WHAT IS EXPECTED: Pick out the lines in the listing below that contain the word "Profile" and copy them.

LISTED RECORDS:
※ ※ ※

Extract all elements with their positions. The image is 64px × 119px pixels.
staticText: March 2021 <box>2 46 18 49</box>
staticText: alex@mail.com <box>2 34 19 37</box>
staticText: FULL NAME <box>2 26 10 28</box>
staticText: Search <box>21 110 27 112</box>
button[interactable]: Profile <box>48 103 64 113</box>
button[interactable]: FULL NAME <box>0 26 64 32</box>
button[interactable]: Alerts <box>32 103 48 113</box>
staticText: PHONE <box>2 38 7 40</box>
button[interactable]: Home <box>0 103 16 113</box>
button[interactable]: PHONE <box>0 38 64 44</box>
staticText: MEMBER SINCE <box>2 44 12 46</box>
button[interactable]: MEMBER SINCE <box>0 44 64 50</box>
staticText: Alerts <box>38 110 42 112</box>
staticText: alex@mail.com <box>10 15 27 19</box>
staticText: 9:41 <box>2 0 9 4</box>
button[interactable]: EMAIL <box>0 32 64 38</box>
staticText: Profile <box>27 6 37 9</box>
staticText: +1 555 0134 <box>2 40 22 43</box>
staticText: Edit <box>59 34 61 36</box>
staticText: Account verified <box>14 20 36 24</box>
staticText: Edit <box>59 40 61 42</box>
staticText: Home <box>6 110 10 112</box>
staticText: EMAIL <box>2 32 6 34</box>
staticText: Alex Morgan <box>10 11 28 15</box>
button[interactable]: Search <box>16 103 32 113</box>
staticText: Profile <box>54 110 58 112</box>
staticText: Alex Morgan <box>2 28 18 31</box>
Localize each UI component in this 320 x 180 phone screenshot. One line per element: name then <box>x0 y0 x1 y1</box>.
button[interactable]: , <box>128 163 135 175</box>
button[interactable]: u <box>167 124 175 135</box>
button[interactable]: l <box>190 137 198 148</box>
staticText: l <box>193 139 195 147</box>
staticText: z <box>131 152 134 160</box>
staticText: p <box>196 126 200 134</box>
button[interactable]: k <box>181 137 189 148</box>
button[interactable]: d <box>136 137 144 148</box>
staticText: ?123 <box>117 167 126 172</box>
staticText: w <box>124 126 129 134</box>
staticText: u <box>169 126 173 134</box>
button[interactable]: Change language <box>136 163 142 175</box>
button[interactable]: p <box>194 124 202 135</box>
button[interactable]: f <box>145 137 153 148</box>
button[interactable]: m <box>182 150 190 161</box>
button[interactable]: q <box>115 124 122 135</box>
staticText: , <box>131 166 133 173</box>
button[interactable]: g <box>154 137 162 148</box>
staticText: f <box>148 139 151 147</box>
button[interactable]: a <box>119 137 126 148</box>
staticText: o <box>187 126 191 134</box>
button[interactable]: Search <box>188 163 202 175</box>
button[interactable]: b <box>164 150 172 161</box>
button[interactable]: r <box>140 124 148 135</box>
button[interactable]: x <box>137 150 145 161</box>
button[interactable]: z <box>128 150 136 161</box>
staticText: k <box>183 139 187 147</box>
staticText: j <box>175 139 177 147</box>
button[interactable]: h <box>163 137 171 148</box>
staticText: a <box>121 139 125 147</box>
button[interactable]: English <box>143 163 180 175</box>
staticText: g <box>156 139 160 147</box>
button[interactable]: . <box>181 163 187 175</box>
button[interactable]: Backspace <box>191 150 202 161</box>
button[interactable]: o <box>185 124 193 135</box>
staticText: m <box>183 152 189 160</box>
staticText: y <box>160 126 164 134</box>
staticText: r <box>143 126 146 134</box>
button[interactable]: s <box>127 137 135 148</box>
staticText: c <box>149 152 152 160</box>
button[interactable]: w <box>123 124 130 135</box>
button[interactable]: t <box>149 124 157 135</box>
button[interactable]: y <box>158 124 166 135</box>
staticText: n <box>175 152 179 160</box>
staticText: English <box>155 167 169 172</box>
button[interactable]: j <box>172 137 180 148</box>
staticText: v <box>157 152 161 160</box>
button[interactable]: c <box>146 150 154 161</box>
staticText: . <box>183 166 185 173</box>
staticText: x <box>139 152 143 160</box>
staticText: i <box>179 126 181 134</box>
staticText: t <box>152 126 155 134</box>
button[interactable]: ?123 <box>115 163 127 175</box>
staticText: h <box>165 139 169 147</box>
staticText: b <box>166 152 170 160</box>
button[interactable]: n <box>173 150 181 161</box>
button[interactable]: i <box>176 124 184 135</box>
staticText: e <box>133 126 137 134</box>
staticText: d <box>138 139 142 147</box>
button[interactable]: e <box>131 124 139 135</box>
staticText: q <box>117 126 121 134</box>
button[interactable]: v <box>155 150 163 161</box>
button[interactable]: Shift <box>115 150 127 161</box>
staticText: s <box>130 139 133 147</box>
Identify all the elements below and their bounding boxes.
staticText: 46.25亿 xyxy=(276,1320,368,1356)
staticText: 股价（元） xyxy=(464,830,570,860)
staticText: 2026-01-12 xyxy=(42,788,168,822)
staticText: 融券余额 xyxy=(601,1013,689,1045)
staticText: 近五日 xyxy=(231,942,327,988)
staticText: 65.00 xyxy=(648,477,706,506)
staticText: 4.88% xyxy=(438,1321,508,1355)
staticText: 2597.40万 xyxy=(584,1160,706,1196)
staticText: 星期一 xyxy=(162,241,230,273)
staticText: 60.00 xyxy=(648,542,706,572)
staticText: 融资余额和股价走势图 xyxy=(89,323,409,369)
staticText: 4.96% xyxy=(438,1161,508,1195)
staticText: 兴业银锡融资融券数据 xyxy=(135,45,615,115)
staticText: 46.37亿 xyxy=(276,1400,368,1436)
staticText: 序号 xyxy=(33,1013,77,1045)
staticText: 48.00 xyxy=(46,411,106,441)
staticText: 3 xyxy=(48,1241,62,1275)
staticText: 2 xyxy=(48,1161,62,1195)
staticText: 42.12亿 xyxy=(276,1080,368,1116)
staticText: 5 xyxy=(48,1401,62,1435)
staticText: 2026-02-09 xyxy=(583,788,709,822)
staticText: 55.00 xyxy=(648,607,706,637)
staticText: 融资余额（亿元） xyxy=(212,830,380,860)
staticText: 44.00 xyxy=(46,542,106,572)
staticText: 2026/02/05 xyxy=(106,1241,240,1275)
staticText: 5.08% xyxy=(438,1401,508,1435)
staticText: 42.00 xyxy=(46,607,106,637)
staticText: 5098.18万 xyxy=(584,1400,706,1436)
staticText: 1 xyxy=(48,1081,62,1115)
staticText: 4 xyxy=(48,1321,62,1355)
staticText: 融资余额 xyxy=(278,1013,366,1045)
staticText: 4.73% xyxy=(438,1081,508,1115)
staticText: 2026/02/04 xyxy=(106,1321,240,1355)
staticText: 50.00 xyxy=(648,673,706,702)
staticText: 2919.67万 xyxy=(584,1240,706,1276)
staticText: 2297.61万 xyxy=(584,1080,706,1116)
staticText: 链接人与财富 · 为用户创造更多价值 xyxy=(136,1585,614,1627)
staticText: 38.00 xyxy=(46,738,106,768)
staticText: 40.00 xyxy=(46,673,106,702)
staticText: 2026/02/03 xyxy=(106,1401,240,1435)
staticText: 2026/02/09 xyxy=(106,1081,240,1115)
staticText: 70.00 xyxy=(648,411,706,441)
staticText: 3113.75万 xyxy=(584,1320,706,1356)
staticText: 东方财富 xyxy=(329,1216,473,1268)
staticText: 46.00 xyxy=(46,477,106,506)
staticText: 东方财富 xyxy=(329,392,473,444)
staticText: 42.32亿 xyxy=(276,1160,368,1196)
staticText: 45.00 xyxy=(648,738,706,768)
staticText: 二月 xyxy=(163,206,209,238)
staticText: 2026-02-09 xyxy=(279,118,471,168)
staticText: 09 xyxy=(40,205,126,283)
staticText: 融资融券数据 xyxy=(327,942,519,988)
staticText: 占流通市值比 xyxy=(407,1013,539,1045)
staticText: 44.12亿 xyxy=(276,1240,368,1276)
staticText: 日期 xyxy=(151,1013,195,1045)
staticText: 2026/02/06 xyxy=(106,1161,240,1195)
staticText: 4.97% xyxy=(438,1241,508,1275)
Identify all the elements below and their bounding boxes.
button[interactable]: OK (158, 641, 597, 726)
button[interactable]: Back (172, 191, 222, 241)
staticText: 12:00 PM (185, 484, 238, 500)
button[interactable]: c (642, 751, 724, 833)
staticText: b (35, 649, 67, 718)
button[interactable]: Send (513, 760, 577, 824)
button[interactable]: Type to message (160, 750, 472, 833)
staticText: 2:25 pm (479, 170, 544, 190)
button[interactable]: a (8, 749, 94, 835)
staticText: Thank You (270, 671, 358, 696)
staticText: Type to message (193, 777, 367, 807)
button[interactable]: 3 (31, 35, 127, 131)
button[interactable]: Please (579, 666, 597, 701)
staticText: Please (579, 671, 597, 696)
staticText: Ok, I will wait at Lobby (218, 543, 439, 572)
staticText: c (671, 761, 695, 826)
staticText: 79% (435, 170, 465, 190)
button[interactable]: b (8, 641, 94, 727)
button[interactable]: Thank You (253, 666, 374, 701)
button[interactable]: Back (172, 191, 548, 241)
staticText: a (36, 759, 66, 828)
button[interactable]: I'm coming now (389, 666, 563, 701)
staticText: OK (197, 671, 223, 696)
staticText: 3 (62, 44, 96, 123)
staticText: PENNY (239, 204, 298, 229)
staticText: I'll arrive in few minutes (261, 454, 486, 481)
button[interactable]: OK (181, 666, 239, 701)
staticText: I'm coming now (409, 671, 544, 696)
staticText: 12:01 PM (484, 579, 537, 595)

※ ※ ※

RESPONSE TO THE EXERCISE:
button[interactable]: Profile <box>48 103 64 113</box>
staticText: Profile <box>27 6 37 9</box>
staticText: Profile <box>54 110 58 112</box>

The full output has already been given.